I agree, it's going to take a looong time. A lot of FBs refinanced and cashed out, or took out HELOCs for emergencies. We have just entered the "emergency" period of negative cash flows on "investment" properties and people are still hoping that the market will shoot right back up to save them.

I don't expect a real estate panic until 3 years from now, when the FBs have no more emergency funds to carry them over. At that time, debts would have skyrocketed leaving borrowers no way to service those debts.

Here's a scenario I envisage. BF his bought house in 2004 for $600k. Refinanced at $800k and cashed out $200k in 2006. He can't really afford the $800k note (much less the original $600k loan) so he's using part of his $200k cash horde out to service the debt. He still thinks that in a few years his out will be worth $1.2M, so of course he went out and bought a big SUV.

A few years go by and his cash is running low... but houses in his neighborhood are now only worth $400k. His debt is still $800k and he can't make the monthly payments. His wife and kids are used to having everything. He's now worried about paying for the college education of his oldest son who is also clamoring for a new car, preferably a BMW. What is he to do? He's an FB out options.

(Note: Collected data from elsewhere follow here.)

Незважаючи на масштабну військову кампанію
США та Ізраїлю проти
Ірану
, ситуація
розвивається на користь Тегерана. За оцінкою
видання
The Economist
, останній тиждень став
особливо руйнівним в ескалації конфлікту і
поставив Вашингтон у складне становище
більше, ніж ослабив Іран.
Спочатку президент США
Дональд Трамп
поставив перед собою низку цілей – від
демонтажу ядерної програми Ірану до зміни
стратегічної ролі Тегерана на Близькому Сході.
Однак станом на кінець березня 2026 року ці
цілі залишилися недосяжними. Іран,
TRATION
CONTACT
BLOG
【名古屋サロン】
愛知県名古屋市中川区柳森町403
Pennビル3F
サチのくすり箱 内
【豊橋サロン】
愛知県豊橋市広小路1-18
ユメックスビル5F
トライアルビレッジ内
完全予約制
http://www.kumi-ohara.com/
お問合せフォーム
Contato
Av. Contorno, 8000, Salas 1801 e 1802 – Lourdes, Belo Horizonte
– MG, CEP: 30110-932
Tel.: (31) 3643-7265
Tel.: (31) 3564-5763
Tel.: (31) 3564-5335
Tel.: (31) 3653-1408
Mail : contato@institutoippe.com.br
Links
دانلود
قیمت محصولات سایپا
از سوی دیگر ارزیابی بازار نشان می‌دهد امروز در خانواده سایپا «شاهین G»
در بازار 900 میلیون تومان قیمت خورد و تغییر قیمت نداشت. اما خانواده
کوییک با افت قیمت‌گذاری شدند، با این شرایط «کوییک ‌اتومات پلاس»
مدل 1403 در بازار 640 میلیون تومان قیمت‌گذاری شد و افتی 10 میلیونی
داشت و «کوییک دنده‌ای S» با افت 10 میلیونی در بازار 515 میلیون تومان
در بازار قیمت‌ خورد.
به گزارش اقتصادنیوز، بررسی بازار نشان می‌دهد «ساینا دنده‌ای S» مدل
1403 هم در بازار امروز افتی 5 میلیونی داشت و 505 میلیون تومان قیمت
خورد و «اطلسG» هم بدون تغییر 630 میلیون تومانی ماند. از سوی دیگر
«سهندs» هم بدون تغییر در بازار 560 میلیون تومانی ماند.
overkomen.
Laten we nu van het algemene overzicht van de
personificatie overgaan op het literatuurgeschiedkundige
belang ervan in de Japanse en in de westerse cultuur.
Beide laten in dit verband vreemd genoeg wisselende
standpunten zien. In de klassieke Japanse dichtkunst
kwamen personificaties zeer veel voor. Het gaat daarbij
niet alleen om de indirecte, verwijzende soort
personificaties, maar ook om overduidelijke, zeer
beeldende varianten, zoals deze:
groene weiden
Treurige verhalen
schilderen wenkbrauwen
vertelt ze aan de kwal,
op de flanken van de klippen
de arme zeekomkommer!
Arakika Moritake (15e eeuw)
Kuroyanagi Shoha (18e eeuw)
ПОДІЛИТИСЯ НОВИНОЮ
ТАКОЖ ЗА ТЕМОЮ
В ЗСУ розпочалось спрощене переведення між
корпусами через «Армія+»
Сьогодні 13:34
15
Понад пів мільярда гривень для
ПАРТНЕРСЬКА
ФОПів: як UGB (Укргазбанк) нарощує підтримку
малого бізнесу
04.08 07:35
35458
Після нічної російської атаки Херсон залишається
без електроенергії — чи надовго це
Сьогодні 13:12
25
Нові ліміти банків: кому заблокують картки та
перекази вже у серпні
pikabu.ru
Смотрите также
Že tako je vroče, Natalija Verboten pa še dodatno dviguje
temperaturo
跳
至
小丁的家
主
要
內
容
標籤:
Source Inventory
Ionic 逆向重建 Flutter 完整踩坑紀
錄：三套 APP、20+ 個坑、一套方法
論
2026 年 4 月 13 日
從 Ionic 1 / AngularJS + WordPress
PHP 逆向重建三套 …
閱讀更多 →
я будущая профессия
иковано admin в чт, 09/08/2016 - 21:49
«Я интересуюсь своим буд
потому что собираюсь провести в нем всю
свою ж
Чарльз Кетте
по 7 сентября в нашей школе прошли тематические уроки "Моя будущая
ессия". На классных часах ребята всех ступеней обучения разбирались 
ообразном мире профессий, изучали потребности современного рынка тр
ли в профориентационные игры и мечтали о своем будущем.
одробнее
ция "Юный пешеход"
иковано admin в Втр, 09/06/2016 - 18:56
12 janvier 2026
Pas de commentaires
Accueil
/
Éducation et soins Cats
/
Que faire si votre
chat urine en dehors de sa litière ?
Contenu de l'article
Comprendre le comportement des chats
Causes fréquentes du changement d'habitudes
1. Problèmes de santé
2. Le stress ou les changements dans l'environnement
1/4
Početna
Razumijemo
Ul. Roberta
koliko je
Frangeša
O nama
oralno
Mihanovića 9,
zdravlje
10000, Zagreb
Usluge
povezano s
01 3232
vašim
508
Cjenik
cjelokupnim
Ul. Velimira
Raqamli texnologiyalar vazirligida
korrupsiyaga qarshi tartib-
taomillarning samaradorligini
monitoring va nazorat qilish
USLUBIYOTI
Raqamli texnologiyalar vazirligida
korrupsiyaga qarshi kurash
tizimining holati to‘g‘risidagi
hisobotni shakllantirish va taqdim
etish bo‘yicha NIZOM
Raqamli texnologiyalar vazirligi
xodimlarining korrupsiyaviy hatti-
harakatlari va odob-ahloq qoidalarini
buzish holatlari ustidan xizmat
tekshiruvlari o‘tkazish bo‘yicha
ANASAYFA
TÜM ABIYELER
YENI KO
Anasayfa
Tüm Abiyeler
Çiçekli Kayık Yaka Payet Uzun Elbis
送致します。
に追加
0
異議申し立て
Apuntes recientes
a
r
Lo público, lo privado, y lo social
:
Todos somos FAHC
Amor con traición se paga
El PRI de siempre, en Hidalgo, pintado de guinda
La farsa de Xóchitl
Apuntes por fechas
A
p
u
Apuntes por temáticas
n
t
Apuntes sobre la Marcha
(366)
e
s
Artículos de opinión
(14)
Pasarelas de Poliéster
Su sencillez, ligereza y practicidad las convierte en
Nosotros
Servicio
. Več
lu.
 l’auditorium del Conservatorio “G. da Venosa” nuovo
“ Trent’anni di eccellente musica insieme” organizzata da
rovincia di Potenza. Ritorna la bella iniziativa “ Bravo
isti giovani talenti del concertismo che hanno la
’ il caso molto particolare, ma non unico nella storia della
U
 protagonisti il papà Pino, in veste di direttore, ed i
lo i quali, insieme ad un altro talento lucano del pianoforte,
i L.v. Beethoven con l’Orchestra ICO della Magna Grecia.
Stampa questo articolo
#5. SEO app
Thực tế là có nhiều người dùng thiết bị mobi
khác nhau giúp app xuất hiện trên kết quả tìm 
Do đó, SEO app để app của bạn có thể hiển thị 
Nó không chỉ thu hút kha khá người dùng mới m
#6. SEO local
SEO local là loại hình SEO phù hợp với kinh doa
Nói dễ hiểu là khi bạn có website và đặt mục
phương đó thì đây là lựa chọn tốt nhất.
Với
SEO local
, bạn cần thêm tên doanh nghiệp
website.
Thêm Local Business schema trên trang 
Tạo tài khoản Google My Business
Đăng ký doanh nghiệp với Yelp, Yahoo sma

Some people might be able to pull themselves out of this quandary. But throw in a few real family emergencies such as medical expenses, unemployment, divorce (ie, the vagaries of life) and you have a nasty mess.

Submitted by CONCHO on December 28, 2006 - 12:07pm.

I think Perry is right, there are probably a lot of these people out there. That negative appreciation is the real killer -- if homes are only going down 2% a year, you're losing $10K/year on your $500K home. Even if we had rent/payment parity for the same property (which we don't), that small negative appreciation throws the renter's side of the equation waaaaaay ahead. I have been dinged before on this forum for saying that you shouldn't buy unless it's cheaper than renting (using 20% down, fixed 30 year loan), but I believe that those days will return. It may be 2010 or even later, but we'll get there eventually.

Submitted by vcguy_10 on December 28, 2006 - 1:15pm.

Yes, I remember a few months back, someone here wrote that he was thinking of selling his house in L.A., then come back and buy again in six months to take advantage of the expected price drops! Make that six years, I'd say.

As we know, house prices are notoriously sticky on the way down, and a big chunk of the needed correction will be in inflation-adjusted dollars (this means that in some years house prices will be flat, while wages, consumer goods, even the Euro become more expensive).

Prices will drop, that we know for sure, but it'll be a long and painful process. Houses will remain overpriced for many years, although prices will be gradually less and less "excessive" until we slowly reach a point such as that of 1996.

Submitted by AN on December 28, 2006 - 1:32pm.

CONCHO, I agree with you. One day, it will be cheaper to buy a house than rent an apartment. That's what happened at the bottom of the last crash. I know someone who bought a 3 bed/2bath house in Mira Mesa and their mortgage was just $100/month more than the cost of renting a 2 bed/2 bath apartment in Mira Mesa. But at that time, only people w/ good credit and down payment can buy houses.

Submitted by sdrealtor on December 28, 2006 - 5:55pm.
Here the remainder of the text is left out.